Last month I celebrated the 20th Anniversary of
The House of the Dead, but we all know what horror game franchise is getting the pomp & circumstance that a double-decade anniversary deserves this year. March 22, 1996 saw the original Japanese release of Capcom's
Biohazard on the Sony PlayStation, and a week later the game saw North American release under the name
Resident Evil, due to the word "Biohazard" not being copyrightable over here. The game not only marked the directorial debut of Shinji Mikami (
Dino Crisis,
God Hand,
Vanquish), but also coined the phrase "survival horror" that has gone on the define an entire genre. The phrase is so defining that even Frédérick Raynal's
Alone in the Dark, which first came out in 1992 & helped inspire Mikami's team, has been retroactively deemed to be survival horror. This also applies to an extent to 1989's
Sweet Home, a Famicom RPG by Capcom based on the horror movie of the same name; in fact,
Resident Evil was originally conceived as a remake of this game.
In the end, while
Alone in the Dark &
Sweet Home did introduce a lot of concepts that Mikami & producer Tokuro Fujiwara also used in their game,
Resident Evil still did a number of things first for the genre it coined... Or did it? Yes, the franchise did do some things first, but many things that
RE is generally credited for are not actually concepts & ideas that were done first via that franchise. This is not me trying to lessen the impact or importance of one of Capcom's biggest franchises, but rather I want to take the opportunity to give credit to six "survival horror" video games that did introduce concepts to the genre before
Resident Evil eventually utilized them; in fact, one of them has yet to even be used by the series. I guess think of it as me celebrating the 20th Anniversary of "survival horror" more than anything. Regardless, let's get going before a zombie comes up from behind & bites me in the jugular.
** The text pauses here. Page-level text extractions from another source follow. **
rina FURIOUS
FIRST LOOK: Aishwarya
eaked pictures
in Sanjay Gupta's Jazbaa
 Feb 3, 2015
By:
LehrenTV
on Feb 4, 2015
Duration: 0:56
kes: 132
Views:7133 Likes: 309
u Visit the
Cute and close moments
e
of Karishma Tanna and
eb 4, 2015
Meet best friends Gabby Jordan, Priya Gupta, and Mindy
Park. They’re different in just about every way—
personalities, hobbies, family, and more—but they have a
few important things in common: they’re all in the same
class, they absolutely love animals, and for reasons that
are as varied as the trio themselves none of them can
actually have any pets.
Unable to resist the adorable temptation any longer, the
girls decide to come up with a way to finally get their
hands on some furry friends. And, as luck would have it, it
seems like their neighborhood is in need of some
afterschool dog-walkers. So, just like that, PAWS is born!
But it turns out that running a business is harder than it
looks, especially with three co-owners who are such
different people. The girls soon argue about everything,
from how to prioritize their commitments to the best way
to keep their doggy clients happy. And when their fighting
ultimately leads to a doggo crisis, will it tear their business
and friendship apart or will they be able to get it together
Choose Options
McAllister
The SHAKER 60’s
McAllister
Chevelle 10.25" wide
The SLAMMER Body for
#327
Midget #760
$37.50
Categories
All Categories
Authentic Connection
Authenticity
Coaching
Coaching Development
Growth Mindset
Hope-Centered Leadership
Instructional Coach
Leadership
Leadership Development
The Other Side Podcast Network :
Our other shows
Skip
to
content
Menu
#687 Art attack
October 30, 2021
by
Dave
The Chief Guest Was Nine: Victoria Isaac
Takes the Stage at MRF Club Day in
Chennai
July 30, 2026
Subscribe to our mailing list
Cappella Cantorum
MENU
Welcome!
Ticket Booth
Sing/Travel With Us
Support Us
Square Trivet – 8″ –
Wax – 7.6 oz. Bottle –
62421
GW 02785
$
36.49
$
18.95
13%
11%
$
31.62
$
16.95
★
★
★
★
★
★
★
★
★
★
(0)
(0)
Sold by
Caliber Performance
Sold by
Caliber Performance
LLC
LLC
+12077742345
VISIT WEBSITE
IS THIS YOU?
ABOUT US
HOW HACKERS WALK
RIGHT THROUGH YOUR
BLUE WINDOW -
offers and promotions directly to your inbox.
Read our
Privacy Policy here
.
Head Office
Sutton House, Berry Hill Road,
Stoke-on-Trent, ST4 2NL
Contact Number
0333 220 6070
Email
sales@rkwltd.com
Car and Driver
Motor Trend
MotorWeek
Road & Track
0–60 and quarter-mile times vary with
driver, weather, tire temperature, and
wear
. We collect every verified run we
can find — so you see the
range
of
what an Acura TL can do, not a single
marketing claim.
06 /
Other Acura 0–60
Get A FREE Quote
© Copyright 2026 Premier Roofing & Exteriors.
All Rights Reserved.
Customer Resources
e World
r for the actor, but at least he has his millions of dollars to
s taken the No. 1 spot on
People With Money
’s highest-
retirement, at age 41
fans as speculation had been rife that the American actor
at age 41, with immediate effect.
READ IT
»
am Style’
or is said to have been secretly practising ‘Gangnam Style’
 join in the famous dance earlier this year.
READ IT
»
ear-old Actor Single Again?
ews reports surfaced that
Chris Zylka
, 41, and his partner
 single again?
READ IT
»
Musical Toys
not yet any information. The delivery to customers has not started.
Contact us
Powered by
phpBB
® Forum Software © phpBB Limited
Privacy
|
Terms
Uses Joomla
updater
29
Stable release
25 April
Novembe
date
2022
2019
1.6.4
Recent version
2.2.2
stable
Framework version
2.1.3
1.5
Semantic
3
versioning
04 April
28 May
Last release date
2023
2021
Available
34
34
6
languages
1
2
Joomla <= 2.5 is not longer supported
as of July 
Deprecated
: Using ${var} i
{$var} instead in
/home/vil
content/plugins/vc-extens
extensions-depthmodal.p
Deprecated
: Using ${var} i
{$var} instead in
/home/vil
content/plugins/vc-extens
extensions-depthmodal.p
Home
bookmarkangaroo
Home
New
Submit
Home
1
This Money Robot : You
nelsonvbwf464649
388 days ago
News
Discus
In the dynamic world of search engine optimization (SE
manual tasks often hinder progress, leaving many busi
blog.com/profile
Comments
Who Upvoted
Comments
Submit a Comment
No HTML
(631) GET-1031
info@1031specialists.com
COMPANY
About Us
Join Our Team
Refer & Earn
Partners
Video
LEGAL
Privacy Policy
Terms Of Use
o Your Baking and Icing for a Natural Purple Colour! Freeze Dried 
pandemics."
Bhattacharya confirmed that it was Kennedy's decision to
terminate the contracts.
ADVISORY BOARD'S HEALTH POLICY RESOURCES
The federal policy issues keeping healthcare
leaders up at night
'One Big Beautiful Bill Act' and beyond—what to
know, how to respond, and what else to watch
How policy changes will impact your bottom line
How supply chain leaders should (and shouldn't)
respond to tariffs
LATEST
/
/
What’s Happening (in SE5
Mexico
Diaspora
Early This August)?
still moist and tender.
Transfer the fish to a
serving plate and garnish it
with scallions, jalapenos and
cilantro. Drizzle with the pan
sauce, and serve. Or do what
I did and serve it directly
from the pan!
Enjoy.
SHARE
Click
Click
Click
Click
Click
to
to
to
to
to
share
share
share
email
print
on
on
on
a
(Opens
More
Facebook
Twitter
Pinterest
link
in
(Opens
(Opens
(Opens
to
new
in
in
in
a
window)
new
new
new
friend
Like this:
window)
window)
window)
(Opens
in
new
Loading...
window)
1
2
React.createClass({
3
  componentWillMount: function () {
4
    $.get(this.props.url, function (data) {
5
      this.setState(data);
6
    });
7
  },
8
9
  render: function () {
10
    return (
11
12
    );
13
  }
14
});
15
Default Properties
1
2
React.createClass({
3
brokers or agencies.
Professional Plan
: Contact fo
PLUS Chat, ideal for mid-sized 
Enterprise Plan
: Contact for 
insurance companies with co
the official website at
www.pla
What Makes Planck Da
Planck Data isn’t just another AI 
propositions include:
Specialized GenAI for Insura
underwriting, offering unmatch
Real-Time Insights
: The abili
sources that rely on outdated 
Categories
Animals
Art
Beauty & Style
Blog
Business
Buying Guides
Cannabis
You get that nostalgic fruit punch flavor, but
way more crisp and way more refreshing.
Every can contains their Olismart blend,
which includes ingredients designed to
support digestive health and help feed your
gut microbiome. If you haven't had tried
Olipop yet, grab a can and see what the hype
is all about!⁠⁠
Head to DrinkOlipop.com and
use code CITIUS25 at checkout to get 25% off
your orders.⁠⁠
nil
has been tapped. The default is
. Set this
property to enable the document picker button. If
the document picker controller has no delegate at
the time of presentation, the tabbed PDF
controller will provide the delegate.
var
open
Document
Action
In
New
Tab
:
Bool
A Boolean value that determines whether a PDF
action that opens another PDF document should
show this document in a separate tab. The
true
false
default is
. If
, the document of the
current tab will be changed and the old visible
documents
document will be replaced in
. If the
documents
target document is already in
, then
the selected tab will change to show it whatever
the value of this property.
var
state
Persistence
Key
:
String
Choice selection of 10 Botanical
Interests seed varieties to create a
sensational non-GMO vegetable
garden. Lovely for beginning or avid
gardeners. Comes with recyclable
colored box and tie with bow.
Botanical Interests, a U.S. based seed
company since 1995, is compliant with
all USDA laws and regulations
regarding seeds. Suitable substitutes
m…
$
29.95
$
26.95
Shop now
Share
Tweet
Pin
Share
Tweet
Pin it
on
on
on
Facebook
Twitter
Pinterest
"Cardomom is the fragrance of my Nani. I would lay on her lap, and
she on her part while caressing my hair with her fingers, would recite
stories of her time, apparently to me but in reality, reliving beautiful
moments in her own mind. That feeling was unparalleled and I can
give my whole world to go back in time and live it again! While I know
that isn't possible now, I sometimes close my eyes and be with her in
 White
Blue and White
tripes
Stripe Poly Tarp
Starting off this list is easily the most obscure one of them all, but is probably the most important of them. When Raynal made
Alone in the Dark, PCs at the time could render some 3D polygons, but in the end his team decided on using polygonal characters on top of bitmap-rendered 2D backdrops, with cinematic camera angles to create tension. Similarly, when Mikami & Fujiwara made
Resident Evil, they decided that having it be completely 3D was too much for the original PlayStation to handle, so they went with polygonal characters on top of pre-rendered environments alongside cinematic camera angles. Capcom wouldn't create a full-3D survival horror game until 1999's
Dino Crisis, & the first full-3D
RE games wouldn't be until 2000 with
Survivor &
Code:Veronica, but the fact of the matter is that survival horror went full-3D six years prior to when Capcom did it. In fact, it did so before
Resident Evil was even fully developed.